» **INPUT**
-- Opening Marker --
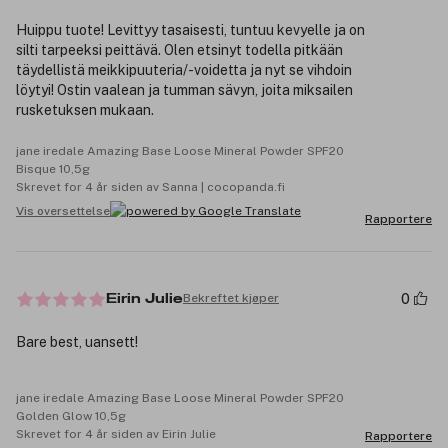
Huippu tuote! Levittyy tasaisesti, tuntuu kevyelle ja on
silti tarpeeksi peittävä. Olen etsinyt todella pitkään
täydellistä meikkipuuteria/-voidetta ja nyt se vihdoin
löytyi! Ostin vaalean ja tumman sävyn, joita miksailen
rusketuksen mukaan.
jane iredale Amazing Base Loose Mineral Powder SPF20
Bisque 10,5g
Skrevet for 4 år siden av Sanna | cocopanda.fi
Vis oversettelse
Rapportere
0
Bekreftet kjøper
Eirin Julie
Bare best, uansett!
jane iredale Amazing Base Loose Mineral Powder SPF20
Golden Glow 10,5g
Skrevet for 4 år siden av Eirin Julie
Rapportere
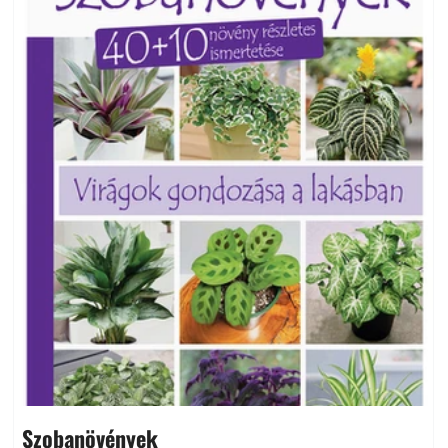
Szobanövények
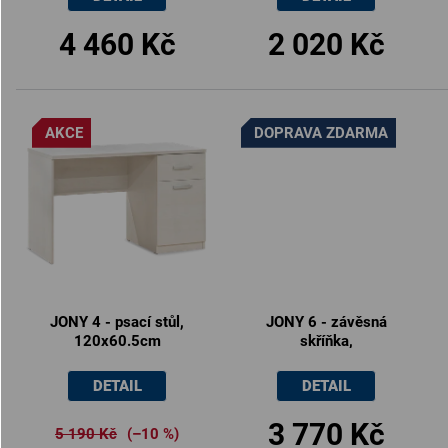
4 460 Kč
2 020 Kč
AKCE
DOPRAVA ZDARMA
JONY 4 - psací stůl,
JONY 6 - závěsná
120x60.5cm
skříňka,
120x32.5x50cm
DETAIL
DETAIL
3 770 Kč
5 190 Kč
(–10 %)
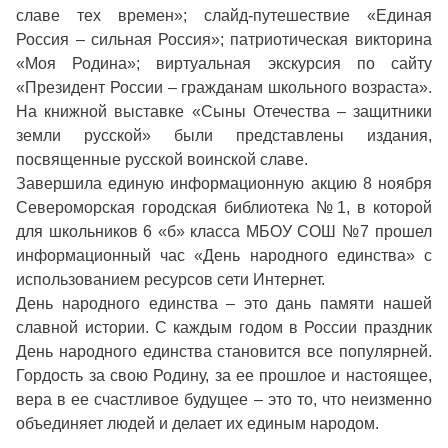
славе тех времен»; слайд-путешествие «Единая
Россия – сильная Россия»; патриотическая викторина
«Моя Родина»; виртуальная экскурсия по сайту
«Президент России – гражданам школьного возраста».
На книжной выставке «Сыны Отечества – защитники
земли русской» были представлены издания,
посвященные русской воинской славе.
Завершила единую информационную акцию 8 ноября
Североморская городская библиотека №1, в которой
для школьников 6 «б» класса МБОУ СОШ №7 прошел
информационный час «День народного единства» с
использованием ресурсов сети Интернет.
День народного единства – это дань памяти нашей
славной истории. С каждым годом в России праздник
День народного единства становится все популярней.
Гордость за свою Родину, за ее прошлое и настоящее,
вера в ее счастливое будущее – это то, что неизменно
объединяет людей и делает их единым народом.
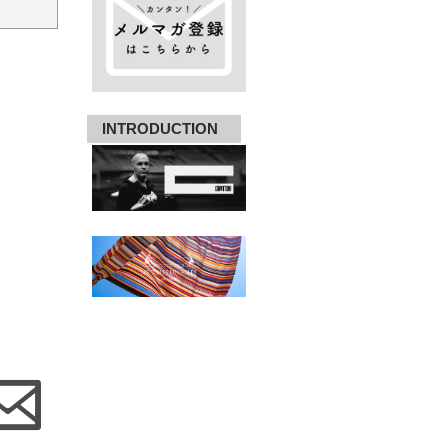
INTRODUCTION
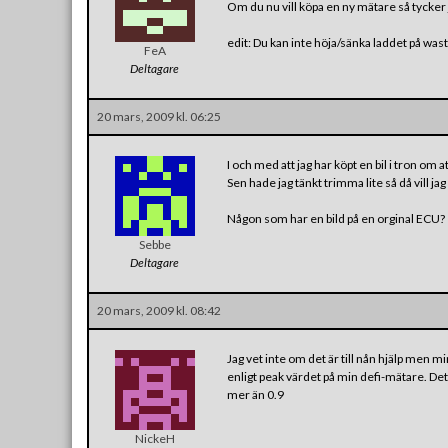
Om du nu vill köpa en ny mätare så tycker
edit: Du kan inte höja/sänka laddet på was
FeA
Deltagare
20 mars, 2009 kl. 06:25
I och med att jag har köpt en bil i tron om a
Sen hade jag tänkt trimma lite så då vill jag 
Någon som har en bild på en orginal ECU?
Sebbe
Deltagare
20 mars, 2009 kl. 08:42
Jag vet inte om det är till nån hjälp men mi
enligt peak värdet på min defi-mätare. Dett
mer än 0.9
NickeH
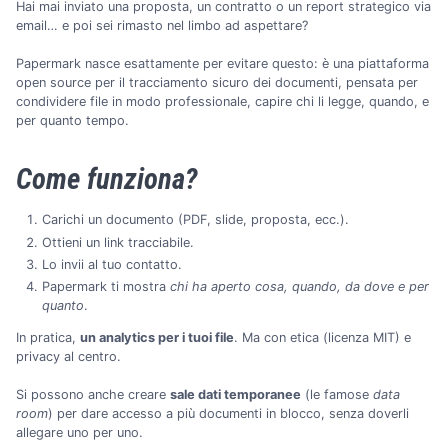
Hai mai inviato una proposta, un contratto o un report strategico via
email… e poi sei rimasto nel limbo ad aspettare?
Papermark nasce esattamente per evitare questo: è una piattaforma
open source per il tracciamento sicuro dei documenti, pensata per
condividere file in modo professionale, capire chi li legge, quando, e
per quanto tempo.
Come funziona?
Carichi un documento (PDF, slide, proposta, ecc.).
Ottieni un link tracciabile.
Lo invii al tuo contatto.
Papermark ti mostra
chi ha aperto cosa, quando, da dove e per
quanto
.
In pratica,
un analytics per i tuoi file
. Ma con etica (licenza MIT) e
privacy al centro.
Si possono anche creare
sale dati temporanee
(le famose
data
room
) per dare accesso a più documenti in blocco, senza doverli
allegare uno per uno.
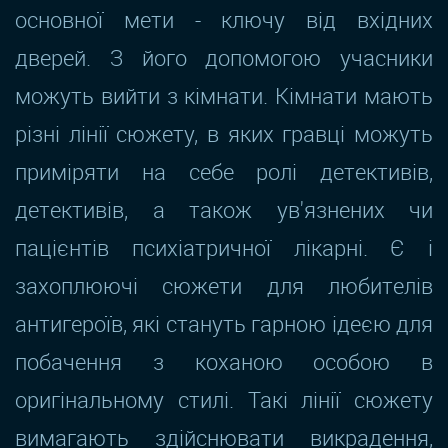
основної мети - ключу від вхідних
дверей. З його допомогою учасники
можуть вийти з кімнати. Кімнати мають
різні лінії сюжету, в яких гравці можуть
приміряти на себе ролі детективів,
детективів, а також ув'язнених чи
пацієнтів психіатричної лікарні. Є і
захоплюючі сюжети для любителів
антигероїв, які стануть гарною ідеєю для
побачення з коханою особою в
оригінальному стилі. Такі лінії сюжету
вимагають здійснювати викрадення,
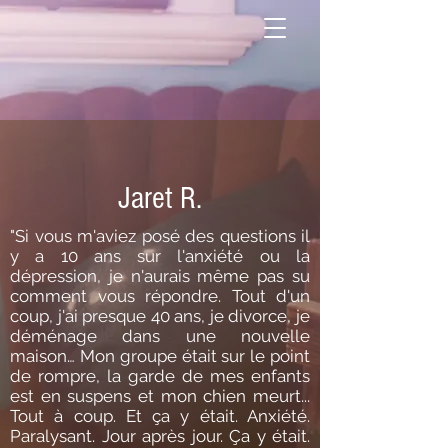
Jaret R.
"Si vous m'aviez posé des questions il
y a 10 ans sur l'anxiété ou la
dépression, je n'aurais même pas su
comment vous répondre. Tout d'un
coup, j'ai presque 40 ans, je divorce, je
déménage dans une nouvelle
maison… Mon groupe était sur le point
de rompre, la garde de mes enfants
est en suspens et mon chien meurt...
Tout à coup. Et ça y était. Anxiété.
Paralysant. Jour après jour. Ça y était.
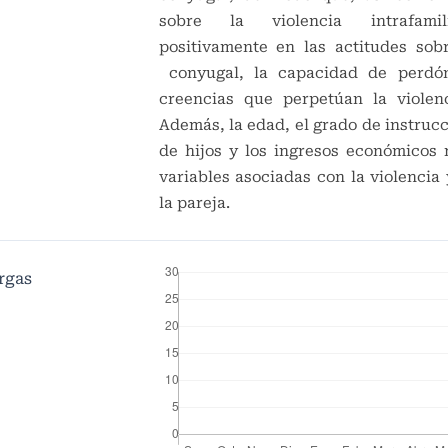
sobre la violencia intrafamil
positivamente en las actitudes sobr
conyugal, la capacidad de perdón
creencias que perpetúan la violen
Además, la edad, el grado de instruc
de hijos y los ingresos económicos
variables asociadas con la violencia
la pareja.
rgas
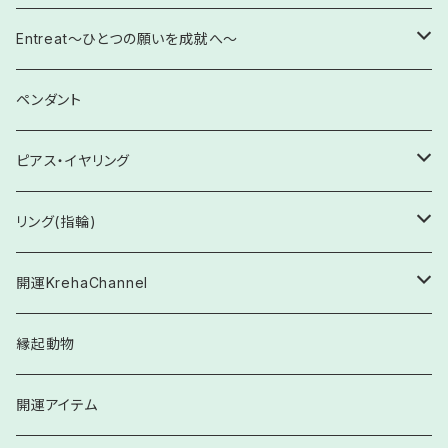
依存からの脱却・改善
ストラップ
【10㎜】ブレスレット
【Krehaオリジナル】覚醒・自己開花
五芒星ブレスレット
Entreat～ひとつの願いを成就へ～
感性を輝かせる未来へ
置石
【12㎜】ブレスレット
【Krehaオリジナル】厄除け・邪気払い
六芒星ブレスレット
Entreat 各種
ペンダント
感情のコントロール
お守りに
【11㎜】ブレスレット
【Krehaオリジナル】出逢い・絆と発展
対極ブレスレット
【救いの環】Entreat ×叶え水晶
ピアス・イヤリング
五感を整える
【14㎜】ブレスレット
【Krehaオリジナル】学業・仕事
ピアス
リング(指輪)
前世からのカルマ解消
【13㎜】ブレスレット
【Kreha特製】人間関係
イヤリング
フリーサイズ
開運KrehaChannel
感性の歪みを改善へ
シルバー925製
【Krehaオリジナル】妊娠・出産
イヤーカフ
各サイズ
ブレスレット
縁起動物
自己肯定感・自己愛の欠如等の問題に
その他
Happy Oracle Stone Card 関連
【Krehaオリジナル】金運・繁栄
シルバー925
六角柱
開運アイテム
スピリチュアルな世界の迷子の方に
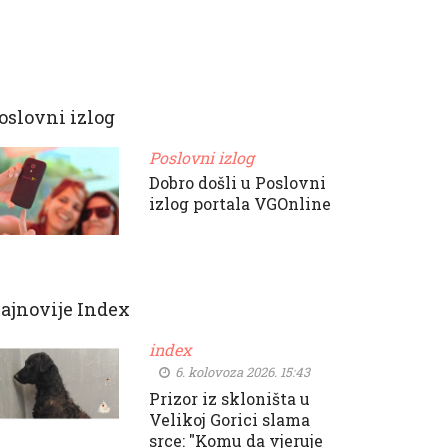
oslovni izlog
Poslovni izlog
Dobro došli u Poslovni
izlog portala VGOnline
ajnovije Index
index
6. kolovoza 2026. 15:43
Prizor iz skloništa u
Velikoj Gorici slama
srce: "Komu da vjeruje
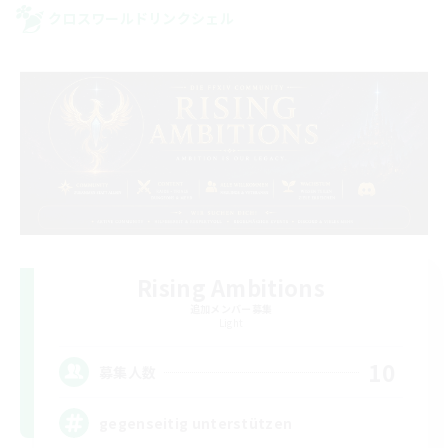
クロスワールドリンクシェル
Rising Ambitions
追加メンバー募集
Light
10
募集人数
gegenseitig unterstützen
-- Closing Marker --
» **EXERCISE INSTRUCTIONS**
Copy every line of the records above that contains "Poslovni".

» **TASK RESPONSE**
Poslovni izlog
Dobro došli u Poslovni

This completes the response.